Documentation for adapter fine-tuning (#1545)

2025-12-10 22:45:27 +00:00 · 2024-03-14 12:18:49 +08:00 · 2024-03-14 12:18:49 +08:00 · f28c05f4f5
commit f28c05f4f5
parent eb132da00d
2 changed files with 226 additions and 0 deletions
--- a/docs/source/recipes/Finetune/adapter/finetune_adapter.rst
+++ b/docs/source/recipes/Finetune/adapter/finetune_adapter.rst
@ -0,0 +1,225 @@
+Finetune from a pre-trained Zipformer model with adapters
+=========================================================
+
+This tutorial shows you how to fine-tune a pre-trained **Zipformer**
+transducer model on a new dataset with adapters. 
+Adapters are compact and efficient module that can be integrated into a pre-trained model
+to improve the model's performance on a new domain. Adapters are injected
+between different modules in the well-trained neural network. During training, only the parameters
+in the adapters will be updated. It achieves competitive performance
+while requiring much less GPU memory than full fine-tuning. For more details about adapters,
+please refer to the original `paper <https://arxiv.org/pdf/1902.00751.pdf#/>`_ for more details.
+
+.. HINT::
+
+  We assume you have read the page :ref:`install icefall` and have setup
+  the environment for ``icefall``.
+
+.. HINT::
+
+  We recommend you to use a GPU or several GPUs to run this recipe
+
+For illustration purpose, we fine-tune the Zipformer transducer model
+pre-trained on `LibriSpeech`_ on the small subset of `GigaSpeech`_. You could use your
+own data for fine-tuning if you create a manifest for your new dataset.
+
+Data preparation
+----------------
+
+Please follow the instructions in the `GigaSpeech recipe <https://github.com/k2-fsa/icefall/tree/master/egs/gigaspeech/ASR>`_
+to prepare the fine-tune data used in this tutorial.
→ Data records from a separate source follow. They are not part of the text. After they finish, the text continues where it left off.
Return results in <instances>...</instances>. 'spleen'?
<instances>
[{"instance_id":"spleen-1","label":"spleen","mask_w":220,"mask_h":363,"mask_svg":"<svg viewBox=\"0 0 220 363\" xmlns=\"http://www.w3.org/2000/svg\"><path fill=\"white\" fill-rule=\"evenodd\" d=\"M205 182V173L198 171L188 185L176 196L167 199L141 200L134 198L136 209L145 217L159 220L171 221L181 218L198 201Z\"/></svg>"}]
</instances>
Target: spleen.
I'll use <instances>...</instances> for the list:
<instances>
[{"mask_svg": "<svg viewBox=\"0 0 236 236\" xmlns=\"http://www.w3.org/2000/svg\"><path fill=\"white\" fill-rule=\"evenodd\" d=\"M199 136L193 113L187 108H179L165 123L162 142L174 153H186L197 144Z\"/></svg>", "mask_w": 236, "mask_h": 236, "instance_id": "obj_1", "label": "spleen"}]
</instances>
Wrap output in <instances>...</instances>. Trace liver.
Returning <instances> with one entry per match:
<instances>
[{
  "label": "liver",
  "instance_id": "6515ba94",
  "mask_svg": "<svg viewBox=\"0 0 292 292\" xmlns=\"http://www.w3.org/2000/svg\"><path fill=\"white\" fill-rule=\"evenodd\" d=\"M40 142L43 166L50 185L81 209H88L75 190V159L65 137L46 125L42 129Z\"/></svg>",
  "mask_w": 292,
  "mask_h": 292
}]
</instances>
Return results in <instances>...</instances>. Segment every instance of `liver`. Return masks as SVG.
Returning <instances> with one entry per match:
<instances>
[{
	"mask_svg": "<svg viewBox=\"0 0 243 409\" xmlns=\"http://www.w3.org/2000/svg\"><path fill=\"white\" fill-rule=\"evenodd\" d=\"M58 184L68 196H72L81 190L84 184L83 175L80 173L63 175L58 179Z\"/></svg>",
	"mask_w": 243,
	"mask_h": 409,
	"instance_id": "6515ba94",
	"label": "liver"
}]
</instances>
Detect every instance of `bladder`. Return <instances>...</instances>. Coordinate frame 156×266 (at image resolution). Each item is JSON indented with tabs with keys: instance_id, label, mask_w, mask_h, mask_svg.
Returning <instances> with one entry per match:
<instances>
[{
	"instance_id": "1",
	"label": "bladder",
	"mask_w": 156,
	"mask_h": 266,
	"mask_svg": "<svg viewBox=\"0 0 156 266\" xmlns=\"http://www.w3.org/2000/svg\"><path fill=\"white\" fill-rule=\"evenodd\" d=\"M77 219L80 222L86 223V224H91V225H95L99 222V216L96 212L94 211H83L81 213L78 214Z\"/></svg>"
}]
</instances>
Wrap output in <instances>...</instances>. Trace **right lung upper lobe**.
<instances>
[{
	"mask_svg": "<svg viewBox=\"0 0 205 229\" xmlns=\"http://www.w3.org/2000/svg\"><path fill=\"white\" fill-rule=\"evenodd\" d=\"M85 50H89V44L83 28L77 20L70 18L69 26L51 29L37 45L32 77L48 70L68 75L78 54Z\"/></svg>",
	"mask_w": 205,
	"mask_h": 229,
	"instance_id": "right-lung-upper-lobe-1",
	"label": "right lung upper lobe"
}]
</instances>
We only require the small subset in GigaSpeech for this tutorial.
+
+
+Model preparation
+-----------------
+
+We are using the Zipformer model trained on full LibriSpeech (960 hours) as the intialization. The
+checkpoint of the model can be downloaded via the following command:
+
+.. code-block:: bash
+
+    $ GIT_LFS_SKIP_SMUDGE=1 git clone https://huggingface.co/Zengwei/icefall-asr-librispeech-zipformer-2023-05-15
+    $ cd icefall-asr-librispeech-zipformer-2023-05-15/exp
+    $ git lfs pull --include "pretrained.pt"
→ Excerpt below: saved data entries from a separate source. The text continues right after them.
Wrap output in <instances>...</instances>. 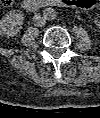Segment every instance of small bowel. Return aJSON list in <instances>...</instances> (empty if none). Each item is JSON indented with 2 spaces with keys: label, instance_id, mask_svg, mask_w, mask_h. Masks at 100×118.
<instances>
[{
  "label": "small bowel",
  "instance_id": "small-bowel-1",
  "mask_svg": "<svg viewBox=\"0 0 100 118\" xmlns=\"http://www.w3.org/2000/svg\"><path fill=\"white\" fill-rule=\"evenodd\" d=\"M73 1H74V2H73L74 5H78L79 7L85 8V7L83 6L84 1H82V0H73Z\"/></svg>",
  "mask_w": 100,
  "mask_h": 118
}]
</instances>
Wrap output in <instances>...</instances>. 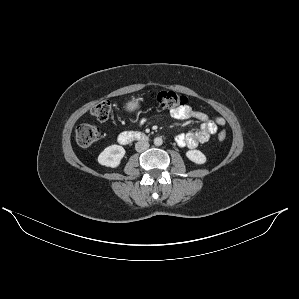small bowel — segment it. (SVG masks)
<instances>
[{"label":"small bowel","mask_w":299,"mask_h":299,"mask_svg":"<svg viewBox=\"0 0 299 299\" xmlns=\"http://www.w3.org/2000/svg\"><path fill=\"white\" fill-rule=\"evenodd\" d=\"M173 118L179 120L196 119L201 122L200 129L195 132L181 133L176 136L175 141L181 147L194 148L198 145L204 144L209 141L211 136L216 133L219 127L225 125V120L218 117L210 120L208 115L204 112L193 109L189 105L174 108L170 110ZM144 120L139 121V126H142Z\"/></svg>","instance_id":"obj_1"}]
</instances>
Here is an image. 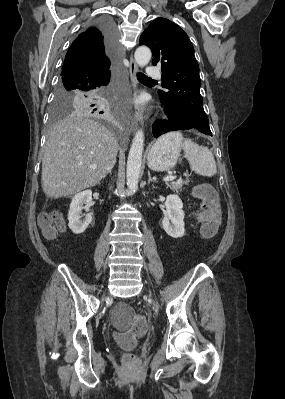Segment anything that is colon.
I'll return each instance as SVG.
<instances>
[{
	"label": "colon",
	"instance_id": "1",
	"mask_svg": "<svg viewBox=\"0 0 285 399\" xmlns=\"http://www.w3.org/2000/svg\"><path fill=\"white\" fill-rule=\"evenodd\" d=\"M192 195L200 201L202 212L208 216V220L201 228V234L204 238L213 237L221 222L215 193L209 186L198 185L194 187ZM38 226L45 236L52 237L58 230H61L62 221L56 214H43L38 220ZM146 329L147 320L144 317L136 316L128 330L116 334L117 340L128 348V351L123 356L125 365L132 366L137 363V358L131 353V349L136 344L137 339L145 333Z\"/></svg>",
	"mask_w": 285,
	"mask_h": 399
}]
</instances>
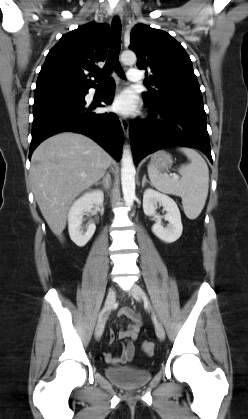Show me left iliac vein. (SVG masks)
Here are the masks:
<instances>
[{"instance_id":"obj_1","label":"left iliac vein","mask_w":248,"mask_h":419,"mask_svg":"<svg viewBox=\"0 0 248 419\" xmlns=\"http://www.w3.org/2000/svg\"><path fill=\"white\" fill-rule=\"evenodd\" d=\"M129 293L132 295V297L134 299L142 300L146 304L148 310L151 311V313L153 314L154 320H155L156 335L160 340H164L165 339L164 328H163V326L160 322L156 321L154 310H153V308H152V306L149 302V299H148L147 295L143 291V289L140 286L134 284L130 288Z\"/></svg>"}]
</instances>
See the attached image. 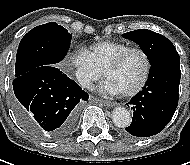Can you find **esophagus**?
<instances>
[{
  "label": "esophagus",
  "mask_w": 190,
  "mask_h": 165,
  "mask_svg": "<svg viewBox=\"0 0 190 165\" xmlns=\"http://www.w3.org/2000/svg\"><path fill=\"white\" fill-rule=\"evenodd\" d=\"M101 102L105 105V106H115L116 103L112 102V101H108V100H101Z\"/></svg>",
  "instance_id": "obj_1"
}]
</instances>
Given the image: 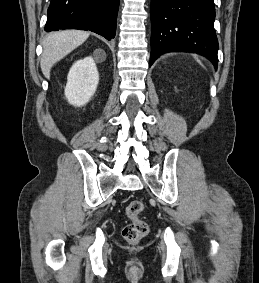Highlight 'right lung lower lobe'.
Returning <instances> with one entry per match:
<instances>
[{
	"label": "right lung lower lobe",
	"instance_id": "obj_1",
	"mask_svg": "<svg viewBox=\"0 0 259 283\" xmlns=\"http://www.w3.org/2000/svg\"><path fill=\"white\" fill-rule=\"evenodd\" d=\"M118 7L119 0H51L45 31L90 30L111 40Z\"/></svg>",
	"mask_w": 259,
	"mask_h": 283
}]
</instances>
+    $ ln -s pretrained.pt epoch-99.pt
+    $ cd ../data/lang_bpe_500
+    $ git lfs pull --include bpe.model
+    $ cd ../../..
+
+Before fine-tuning, let's test the model's WER on the new domain. The following command performs
+decoding on the GigaSpeech test sets:
+
+.. code-block:: bash
+
+    ./zipformer/decode_gigaspeech.py \
+        --epoch 99 \
+        --avg 1 \
+        --exp-dir icefall-asr-librispeech-zipformer-2023-05-15/exp \
+        --use-averaged-model 0 \
+        --max-duration 1000 \
+        --decoding-method greedy_search
+
+You should see the following numbers:
+
+.. code-block::
+
+    For dev, WER of different settings are:
+    greedy_search	20.06	best for dev
+
+    For test, WER of different settings are:
+    greedy_search	19.27	best for test
+
+
+Fine-tune with adapter
+----------------------
+
+We insert 4 adapters with residual connection in each ``Zipformer2EncoderLayer``. 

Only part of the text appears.